-- RECORD EXCERPTS follows --

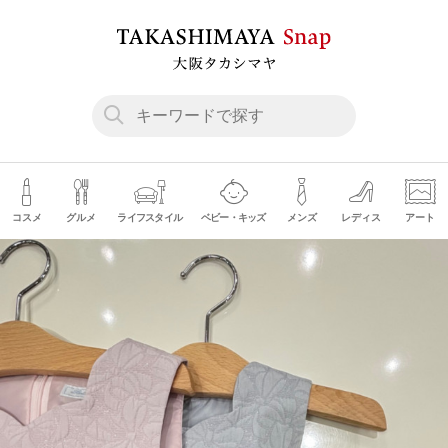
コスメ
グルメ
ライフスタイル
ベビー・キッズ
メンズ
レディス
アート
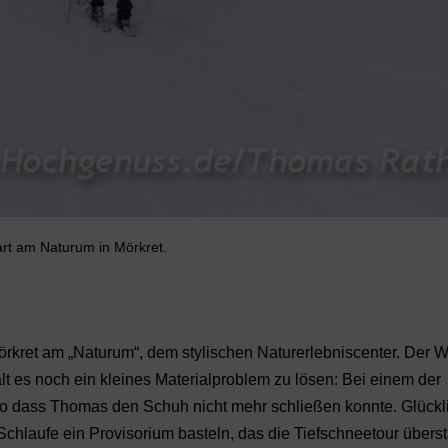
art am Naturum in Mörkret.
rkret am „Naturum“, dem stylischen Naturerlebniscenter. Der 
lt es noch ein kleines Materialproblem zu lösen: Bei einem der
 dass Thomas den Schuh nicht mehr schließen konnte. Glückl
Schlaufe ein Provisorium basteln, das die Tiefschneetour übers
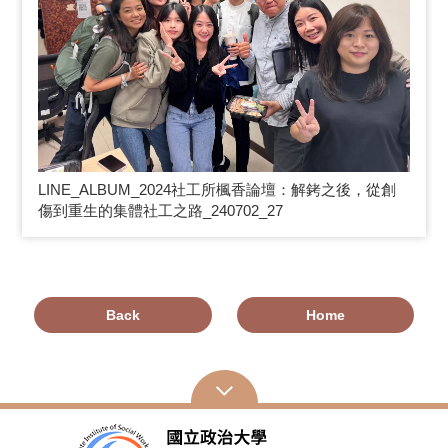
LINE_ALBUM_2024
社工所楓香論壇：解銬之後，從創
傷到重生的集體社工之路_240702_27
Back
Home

-- RECORD EXCERPTS concluded --

WORK INSTRUCTION: Pictures stay out of the copy, while everything else in the records above goes in exactly as written.

EXERCISE ANSWER:
コスメ
グルメ
ライフスタイル
ベビー・キッズ
メンズ
レディス
アート
art am Naturum in Mörkret.
rkret am „Naturum“, dem stylischen Naturerlebniscenter. Der 
lt es noch ein kleines Materialproblem zu lösen: Bei einem der
 dass Thomas den Schuh nicht mehr schließen konnte. Glückl
Schlaufe ein Provisorium basteln, das die Tiefschneetour übers
LINE_ALBUM_2024
社工所楓香論壇：解銬之後，從創
傷到重生的集體社工之路_240702_27
Back
Home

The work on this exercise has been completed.